Geneva, Switzerland — Migrants Rights International (MRI) delivered its statement (see below) in response to the report of the Special Rapporteur on the human rights of migrants on 22 June 2012 at the 11th Plenary Meeting – 20th Session of the Human Rights Council. Watch the video from the United Nations Webcast here
Freedom is the Rule. Detention is the Exception!
Migrants Rights International welcomes the Special Rapporteur’s first comprehensive report to the council, and congratulates him on his appointment.
Drawing the urgent attention of the Council to this crucial issue of migrants in detention is overdue, and requires immediate action. The Special Rapporteur focuses on access to justice; calls for strong procedural safeguards; attention to the special needs of vulnerable migrants; denunciation of detention as a punitive measure; and the authoritative declaration that detention of migrants should be the last resort.
Migrants Rights International remains concerned about the criminalization of migrant communities. Detention heightens xenophobia and false assumptions associated with irregular status. The detention of migrants is a crisis: even as we sit here deliberating, there are hundreds of thousands of migrants in a growing number of detention centres across the world. A large number of these are women, children, and vulnerable migrants. The expanding privatization of detention centres permits rights abuses to evade the surveillance of states. Migrants Rights International recognizes that while the Special Rapporteur talks of alternatives, these alternatives are also only ever a last resort.
Following the Special Rapporteur’s report, we strongly encourage all states in this Council to consider the following policy responses:
Prioritize regularization over detention.
To prevent arbitrary detentions, and to open avenues for irregular migrants to live, work, and access essential services, state policy should include mechanisms for the regularization of all irregular migrants, prior to or following their detention.
Abolish administrative detention for undocumented migrants.
Irregular migration is not a criminal offense and should not be treated so. The prospect of detention and deportation renders migrants vulnerable and exploitable and undermines the realization of their human rights.

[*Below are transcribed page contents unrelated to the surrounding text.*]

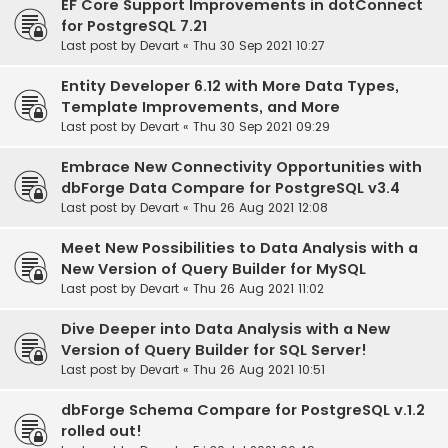
EF Core Support Improvements in dotConnect
for PostgreSQL 7.21
Last post by
Devart
«
Thu 30 Sep 2021 10:27
Entity Developer 6.12 with More Data Types,
Template Improvements, and More
Last post by
Devart
«
Thu 30 Sep 2021 09:29
Embrace New Connectivity Opportunities with
dbForge Data Compare for PostgreSQL v3.4
Last post by
Devart
«
Thu 26 Aug 2021 12:08
Meet New Possibilities to Data Analysis with a
New Version of Query Builder for MySQL
Last post by
Devart
«
Thu 26 Aug 2021 11:02
Dive Deeper into Data Analysis with a New
Version of Query Builder for SQL Server!
Last post by
Devart
«
Thu 26 Aug 2021 10:51
dbForge Schema Compare for PostgreSQL v.1.2
rolled out!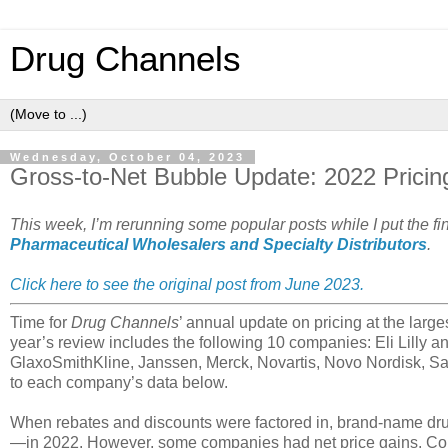
Drug Channels
Wednesday, October 04, 2023
Gross-to-Net Bubble Update: 2022 Pricing
This week, I’m rerunning some popular posts while I put the f
Pharmaceutical Wholesalers and Specialty Distributors
.
Click here to see the original post from June 2023.
Time for
Drug Channels
’ annual update on pricing at the larg
year’s review includes the following 10 companies: Eli Lilly
GlaxoSmithKline, Janssen, Merck, Novartis, Novo Nordisk, Sa
to each company’s data below.
When rebates and discounts were factored in, brand-name dr
—in 2022. However, some companies had net price gains. Cons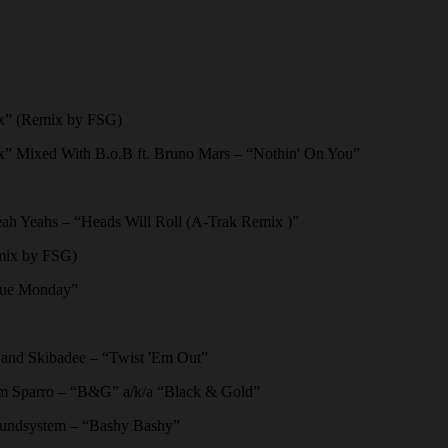
x” (Remix by FSG)
” Mixed With B.o.B ft. Bruno Mars – “Nothin' On You”
 Yeahs – “Heads Will Roll (A-Trak Remix )”
mix by FSG)
lue Monday”
nd Skibadee – “Twist 'Em Out”
m Sparro – “B&G” a/k/a “Black & Gold”
undsystem – “Bashy Bashy”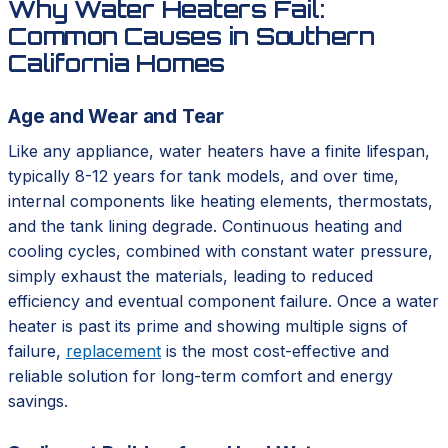
Why Water Heaters Fail:
Common Causes in Southern
California Homes
Age and Wear and Tear
Like any appliance, water heaters have a finite lifespan,
typically 8-12 years for tank models, and over time,
internal components like heating elements, thermostats,
and the tank lining degrade. Continuous heating and
cooling cycles, combined with constant water pressure,
simply exhaust the materials, leading to reduced
efficiency and eventual component failure. Once a water
heater is past its prime and showing multiple signs of
failure,
replacement
is the most cost-effective and
reliable solution for long-term comfort and energy
savings.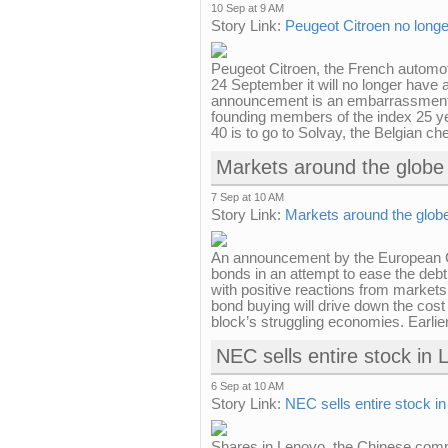
10 Sep at 9 AM
Story Link:
Peugeot Citroen no longe
Peugeot Citroen, the French automot
24 September it will no longer have 
announcement is an embarrassment f
founding members of the index 25 y
40 is to go to Solvay, the Belgian ch
Markets around the globe 
7 Sep at 10 AM
Story Link:
Markets around the globe
An announcement by the European Cen
bonds in an attempt to ease the debt
with positive reactions from market
bond buying will drive down the cost
block’s struggling economies. Earlier 
NEC sells entire stock in
6 Sep at 10 AM
Story Link:
NEC sells entire stock i
Shares in Lenovo, the Chinese comp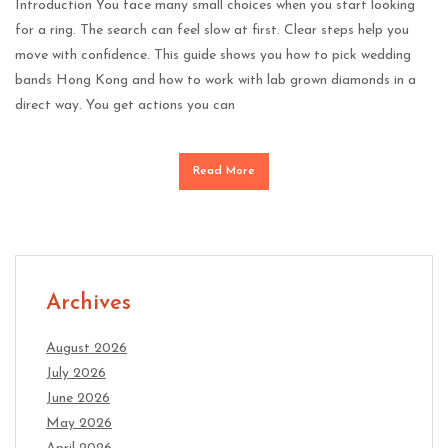
Introduction You face many small choices when you start looking
for a ring. The search can feel slow at first. Clear steps help you
move with confidence. This guide shows you how to pick wedding
bands Hong Kong and how to work with lab grown diamonds in a
direct way. You get actions you can
Read More
Archives
August 2026
July 2026
June 2026
May 2026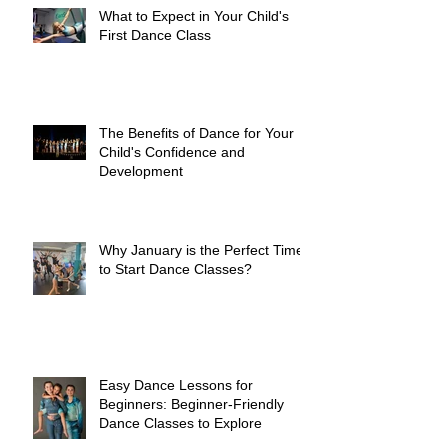
What to Expect in Your Child's
First Dance Class
The Benefits of Dance for Your
Child's Confidence and
Development
Why January is the Perfect Time
to Start Dance Classes?
Easy Dance Lessons for
Beginners: Beginner-Friendly
Dance Classes to Explore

States should abolish the practice of detaining undocumented migrants.
Migrants Rights International is encouraged by the Special Rapporteur’s recognition of the urgency of this issue in his first report. As a global network, we will continue our efforts to document rights violations that migrants suffer under existing detention regimes, and to encourage states to see freedom as the rule, and detention as the exception for migrants.